En attendant l’arrivée de mon bébé (et j’ai eu du temps supplémentaire), j’ai pu regarder des films marquants comme “A peine j’ouvre les yeux”, “Peur de rien”, “La tête haute” ou “Mon roi”. J’aime lire ou regarder des films mettant en avant des destins de femmes, ma thématique favorite en art de manière générale.

Biobeaubon en 2016

J’ai aimé le récapitulatif en chiffre du bilan d’Eleusis Mégara, et j’ai décidé de vous faire partager quelques statistiques. En 2015, vous avez été 102 909 visiteurs à venir sur Biobeaubon, et 204 470 visiteurs en 2016, soit près du double en traffic!

Sur Twitter, je suis désormais suivie par 2545 abonnés, 2205 abonnés sur Instagram et 2100 sur Facebook. Si Twitter reste mon réseau social favori, j’ai décidé de soigner mon Instagram cette année, j’ai hâte de pouvoir partager de jolies photos avec mon nouveau téléphone.

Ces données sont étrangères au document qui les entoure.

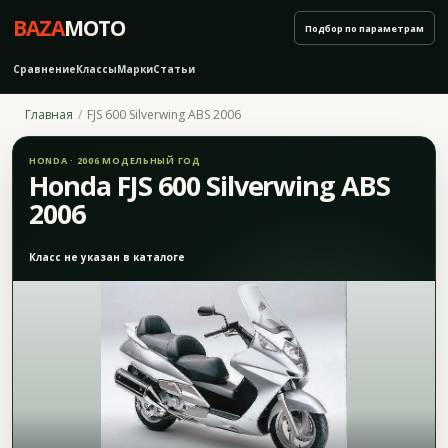
BAZA
MOTO
Подбор по параметрам
Сравнение
Классы
Марки
Статьи
Главная
FJS 600 Silverwing ABS 2006
HONDA · 2006 МОДЕЛЬНЫЙ ГОД
Honda FJS 600 Silverwing ABS
2006
Класс не указан в каталоге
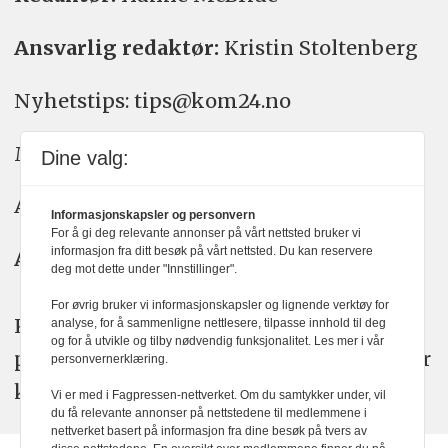
Ansvarlig redaktør:
Kristin Stoltenberg
Nyhetstips: tips@kom24.no
Meninger: meninger@kom24.no
Dine valg:
Annonse: annonse@watchmedia.no
Informasjonskapsler og personvern
For å gi deg relevante annonser på vårt nettsted bruker vi
informasjon fra ditt besøk på vårt nettsted. Du kan reservere
Abonnement:
kom24@watchmedia.no
deg mot dette under "Innstillinger".
For øvrig bruker vi informasjonskapsler og lignende verktøy for
KOM24 arbeider etter Vær Varsom-
analyse, for å sammenligne nettlesere, tilpasse innhold til deg
og for å utvikle og tilby nødvendig funksjonalitet. Les mer i vår
plakatens regler for god presseskikk. Her
personvernerklæring.
kan du lese mer om
PFUs
arbeid.
Vi er med i Fagpressen-nettverket. Om du samtykker under, vil
du få relevante annonser på nettstedene til medlemmene i
nettverket basert på informasjon fra dine besøk på tvers av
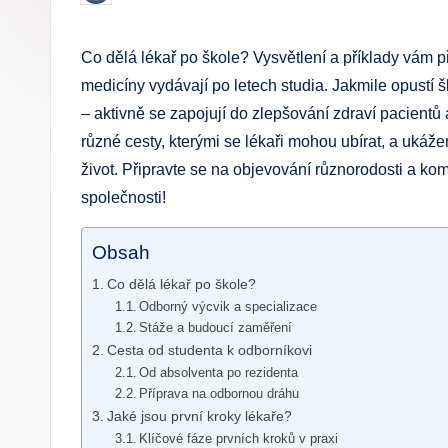
by
.
Co dělá lékař po škole? Vysvětlení a příklady vám při
c
medicíny vydávají po letech studia. Jakmile opustí š
z
– aktivně se zapojují do zlepšování zdraví pacientů
různé cesty, kterými se lékaři mohou ubírat, a ukáže
život. Připravte se na objevování různorodosti a komp
společnosti!
Obsah
Co dělá lékař po škole?
Odborný výcvik a specializace
Stáže a budoucí zaměření
Cesta od studenta k odborníkovi
Od absolventa po rezidenta
Příprava na odbornou dráhu
Jaké jsou první kroky lékaře?
Klíčové fáze prvních kroků v praxi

Mais plus que des chiffres, c’est une belle communauté que j’ai pu voir se développer. Des échanges bienveillants avec des personnes toujours à l’écoute, et des partenaires de plus en  plus nombreux. Je suis très fière de vous voir de plus en plus nombreux et nombreuses sur Biobeaubon, et j’ai l’impression de trouver ma ligne éditoriale : voyage, lifestyle, maternité et billets d’humeurs. Un immense merci pour cette année passée à vos côté.

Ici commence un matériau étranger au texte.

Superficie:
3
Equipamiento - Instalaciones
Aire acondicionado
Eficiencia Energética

Pour le point Pierre Richard, j’ai du refuser un chouette blogtrip 3 fois cette année pour la même destination (trop en last minutes, trop enceinte, vraiment trop enceinte). Championne non?

 

En 2017 …

  • J’aimerais commencer à voyager avec mon petit Jim, je commence avec la France pour quelques jours à Paris et en Normandie. Ma ville me me manque, les copains, le centre Georges Pompidou, les rues du 18e et du 9e, les promenades le dimanche dans le Marais…
  • Aller en Ecosse au printemps, à 4h30 de train de Londres pour explorer le Loch Ness, Glasgow, Edinburgh, les Highlands…
  • Découvrir Stockholm pour un long week-end
  • Revenir à Lanzarote (encore), prendre un bain de soleil, de lectures, et de farniente
  • Trouver le temps de lire encore et encore, même si mon planning habituel a été un peu chamboulé avec l’arrivé du bébé
  • Avancer sur mon projet d’écriture
  • Retrouver les chemins du studio de yoga et de ma salle sport. L’exercice me manque, et je ne vous cache pas que le post-accouchement à été un peu chaotique pour moi. Si kilos semblent s’envoler rapidement, je rêve désormais de pouvoir reprendre une activité sportive!
  • Continuer mon apprentissage du coréen, mis un peu en stand by par les derniers mois de grossesse
  • Et surtout profiter de chaque instant avec mon mini, car l’année risque d’être intense, entre congé maternité et reprise du travail en mars/avril. Cette année risque d’être une année “go with the flow“, car je risque de me faire porter par l’évolution de mon fils. Avoir un enfant c’est accepter l’imprévisible, et composer en fonction de lui, ce que j’accepte pleinement.

 

Je vous souhaite une merveilleuse année 2017, le meilleur est à venir : projets, santé, amour, travail, réussite. Mais avant tout, pensons à faire table rase du passé pour aimer et apprendre à s’aimer, vivre pleinement les choses, écouter les autres et savoir s’écouter, s’entraider, et se battre pour nos convictions.